Johnson will star in Netflix's upcoming Red Notice, written and directed by Rawson Marshall Thurber. It will be the third time that the two collaborated, following Central Intelligence and Skyscraper. The film, co-starring Gal Gadot and Ryan Reynolds, began production in the fall of 2019. Johnson co-starred with Emily Blunt in The Walt Disney Company's Jungle Cruise, as Frank and Lily Houghton, respectively. Cast in the role in August 2015, the film was announced to be based on the theme-park ride of the same name. Jaume Collet-Serra served as director, with a script by Michael Green from a previous one co-written by J.D. Payne and Patrick McKay. In addition to his work on the film, Johnson assisted with re-designing the titular ride for all Disney theme parks. Jungle Cruise was released on July 30, 2021.

Johnson is noted for his busy schedule and developing multiple projects at once. A sequel to the box-office hit San Andreas was announced to be in the pre-production stage with the director of the first film, Brad Peyton, returning as director along with the main cast .

On November 14, 2019, he announced a December 2021 release date for the standalone Black Adam film. Production on Black Adam began filming in April 2021 with it set to release on July 29, 2022.

Johnson has been a member of the Academy of Motion Picture Arts and Sciences in the Actor's Branch since 2017.

Producing In 2012, Johnson founded his production company Seven Bucks Productions.

Though originally attached as producer and star, Johnson will now serve solely as the former on a film adaptation of The Janson Directive. John Cena will fill the leading role, with Akiva Goldsman attached as screenwriter. Additionally, he will produce and star in a Netflix exclusive film titled John Henry & The Statesmen, as the titular folklore hero. The film will be directed by Jake Kasdan, from a script co-written by Kasdan and Tom Wheeler. With the first official teaser trailer released in October 2018, the project marks Kasdan and Johnson's third collaboration, following Jumanji: Welcome to the Jungle and Jumanji: The Next Level.

In 2019, Johnson produced and appeared as himself in Fighting with My Family, a comedy-drama about Paige and her family, who are also professional wrestlers.
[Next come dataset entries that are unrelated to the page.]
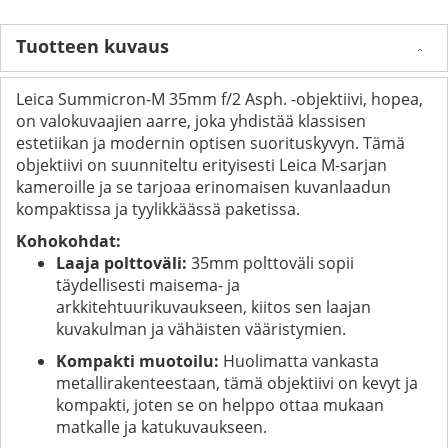
Tuotteen kuvaus
Leica Summicron-M 35mm f/2 Asph. -objektiivi, hopea,
on valokuvaajien aarre, joka yhdistää klassisen
estetiikan ja modernin optisen suorituskyvyn. Tämä
objektiivi on suunniteltu erityisesti Leica M-sarjan
kameroille ja se tarjoaa erinomaisen kuvanlaadun
kompaktissa ja tyylikkäässä paketissa.
Kohokohdat:
Laaja polttoväli:
35mm polttoväli sopii
täydellisesti maisema- ja
arkkitehtuurikuvaukseen, kiitos sen laajan
kuvakulman ja vähäisten vääristymien.
Kompakti muotoilu:
Huolimatta vankasta
metallirakenteestaan, tämä objektiivi on kevyt ja
kompakti, joten se on helppo ottaa mukaan
matkalle ja katukuvaukseen.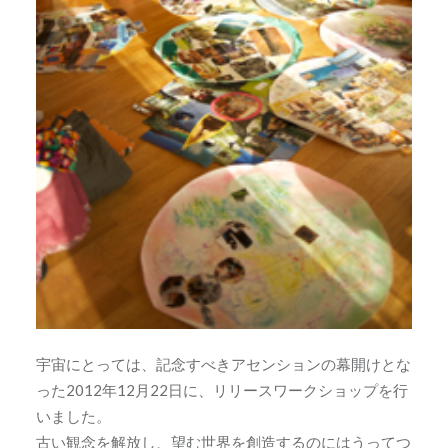
宇宙にとっては、記念すべきアセンションの幕開けとな
った2012年12月22日に、リリースワークショップを行
いました。
古い観念を解放し、望む世界を創造するのにはうってつ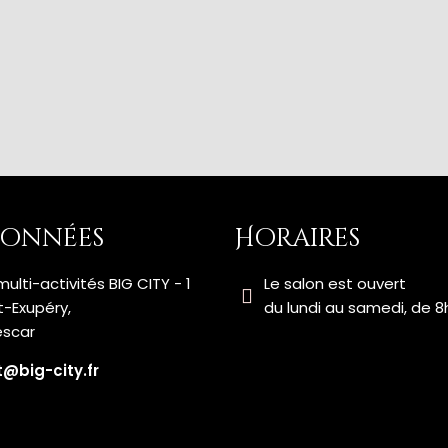
onnées
Horaires
ulti-activités BIG CITY - 1
Le salon est ouvert
t-Exupéry,
du lundi au samedi, de 8
escar
@big-city.fr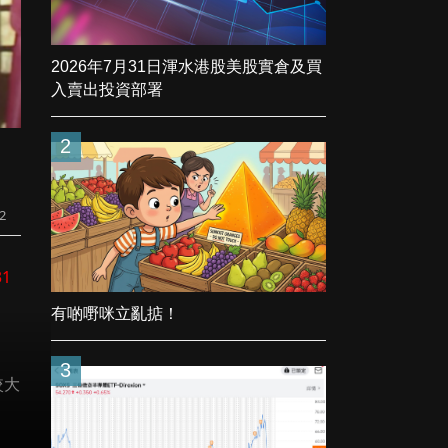
2026年7月31日渾水港股美股實倉及買
入賣出投資部署
2
22
31
有啲嘢咪立亂掂！
3
較大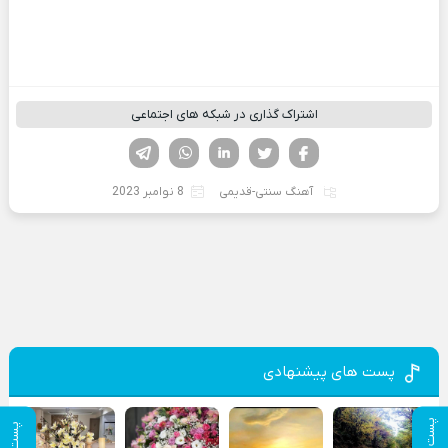
اشتراک گذاری در شبکه های اجتماعی
فیسوک
تویتر
لینکدین
واتساپ
تلگرام
آهنگ سنتی-قدیمی
8 نوامبر 2023
پست های پیشنهادی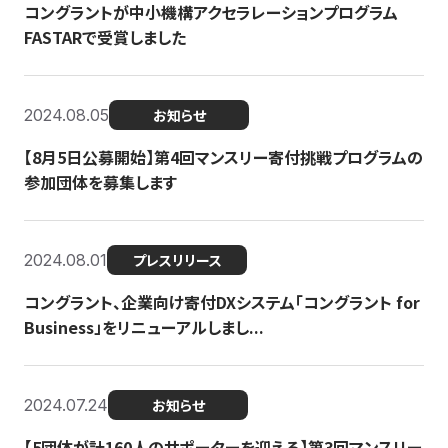
コングラントが中小機構アクセラレーションプログラム
FASTARで受賞しました
2024.08.05
お知らせ
【8月5日公募開始】第4回マンスリー寄付挑戦プログラムの
参加団体を募集します
2024.08.01
プレスリリース
コングラント、企業向け寄付DXシステム「コングラント for
Business」をリニューアルしまし...
2024.07.24
お知らせ
【5団体が計160人のサポーターを迎える】​​第3回マンスリー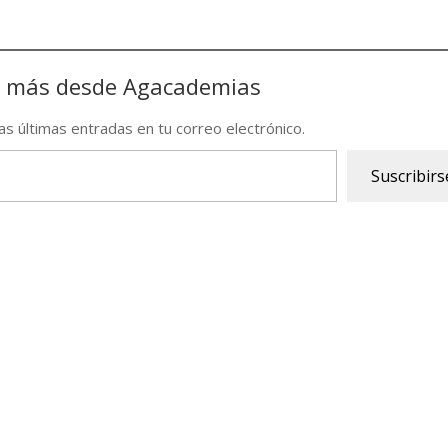
 más desde Agacademias
las últimas entradas en tu correo electrónico.
Suscribirs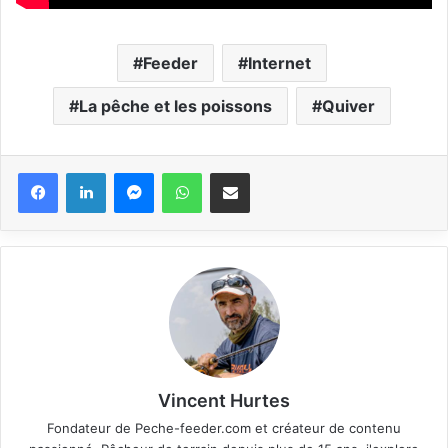
Feeder
Internet
La pêche et les poissons
Quiver
Messenger
WhatsApp
Partager via email
Vincent Hurtes
Fondateur de Peche-feeder.com et créateur de contenu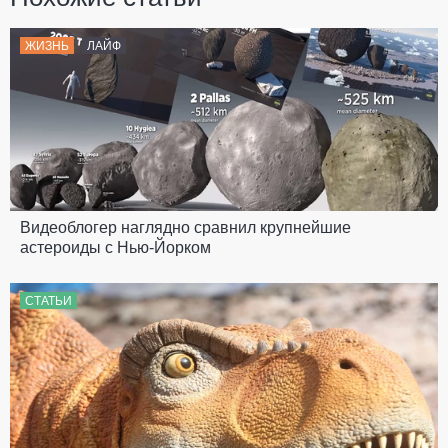
ЖИЗНЬ
ЛАЙФ
Видеоблогер наглядно сравнил крупнейшие
астероиды с Нью-Йорком
СТАТЬИ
Johnson will co-produce and star in The King, a film about king Kamehameha Kunuiakea, founder and first ruler of the Kingdom of Hawai?i. The project will be directed by Robert Zemeckis from a script written by Randall Wallace. The movie will be comparable to Braveheart in tone, given Wallace's work on both films, and will depict the king's role in resolving the wars among the islands of Hawaii. The King was scheduled to begin production in 2020, but was halted by the COVID-19 pandemic. Johnson is also attached to produce/star in a sequel to Big Trouble in Little China, as well as project under development with Shane Black focusing on a new interpretation of Doc Savage.

In 2021, his biographical comedy-drama series Young Rock began airing on NBC.

A film centered around Teth-Adam/Black Adam, a part of the DC Extended Universe, was announced to be in development in January 2017. Originally cast in the role as early as September 2014 as the antagonist, in a film centered around the superhero Billy Batson/Shazam, his villainous role for Shazam! was re-worked into two separate films. Though Johnson would not appear in Shazam!, he served as a producer and his likeness was used through special effects in flashback scenes.